§ **About this task**
Go to the line in the entries below that holds "Weterynarz Jaworzno: Profesjonalna Opieka dla" and repeat exactly from there through the line that holds "OSTATNIE WPISY", inclusive.

::: Data provided :::

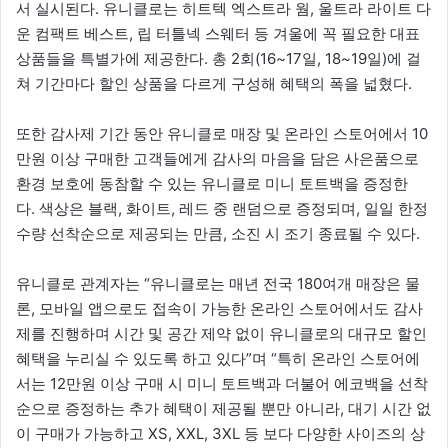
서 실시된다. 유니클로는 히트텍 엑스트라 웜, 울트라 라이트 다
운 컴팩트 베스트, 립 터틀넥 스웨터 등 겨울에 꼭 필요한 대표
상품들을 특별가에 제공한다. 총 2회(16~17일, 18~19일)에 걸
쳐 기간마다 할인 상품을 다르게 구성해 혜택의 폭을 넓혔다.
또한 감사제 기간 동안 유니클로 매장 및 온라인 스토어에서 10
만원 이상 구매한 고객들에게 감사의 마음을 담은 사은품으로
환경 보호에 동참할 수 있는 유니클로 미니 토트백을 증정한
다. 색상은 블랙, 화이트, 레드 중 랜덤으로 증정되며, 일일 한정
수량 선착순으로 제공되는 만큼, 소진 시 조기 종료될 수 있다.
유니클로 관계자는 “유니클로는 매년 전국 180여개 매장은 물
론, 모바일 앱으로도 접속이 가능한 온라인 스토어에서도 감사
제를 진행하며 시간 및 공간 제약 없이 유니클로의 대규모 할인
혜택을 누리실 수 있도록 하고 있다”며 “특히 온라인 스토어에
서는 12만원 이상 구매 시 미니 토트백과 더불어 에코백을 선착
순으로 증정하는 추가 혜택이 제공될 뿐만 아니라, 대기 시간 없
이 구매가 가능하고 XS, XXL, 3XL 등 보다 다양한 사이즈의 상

:::
::: Data provided :::

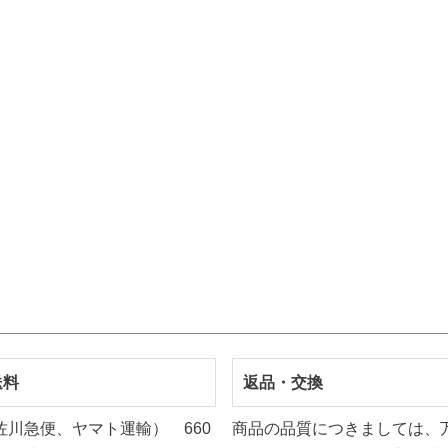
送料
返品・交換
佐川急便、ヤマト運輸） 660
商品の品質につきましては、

:::
::: Data provided :::

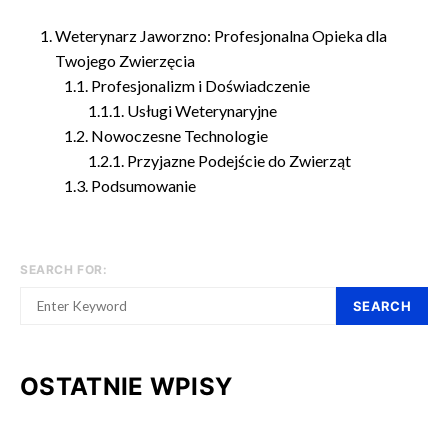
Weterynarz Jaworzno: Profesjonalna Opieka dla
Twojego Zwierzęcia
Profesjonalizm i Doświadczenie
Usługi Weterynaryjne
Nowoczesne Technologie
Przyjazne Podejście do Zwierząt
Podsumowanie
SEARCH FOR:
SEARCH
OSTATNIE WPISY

:::

§ **Solved problem**
Weterynarz Jaworzno: Profesjonalna Opieka dla
Twojego Zwierzęcia
Profesjonalizm i Doświadczenie
Usługi Weterynaryjne
Nowoczesne Technologie
Przyjazne Podejście do Zwierząt
Podsumowanie
SEARCH FOR:
SEARCH
OSTATNIE WPISY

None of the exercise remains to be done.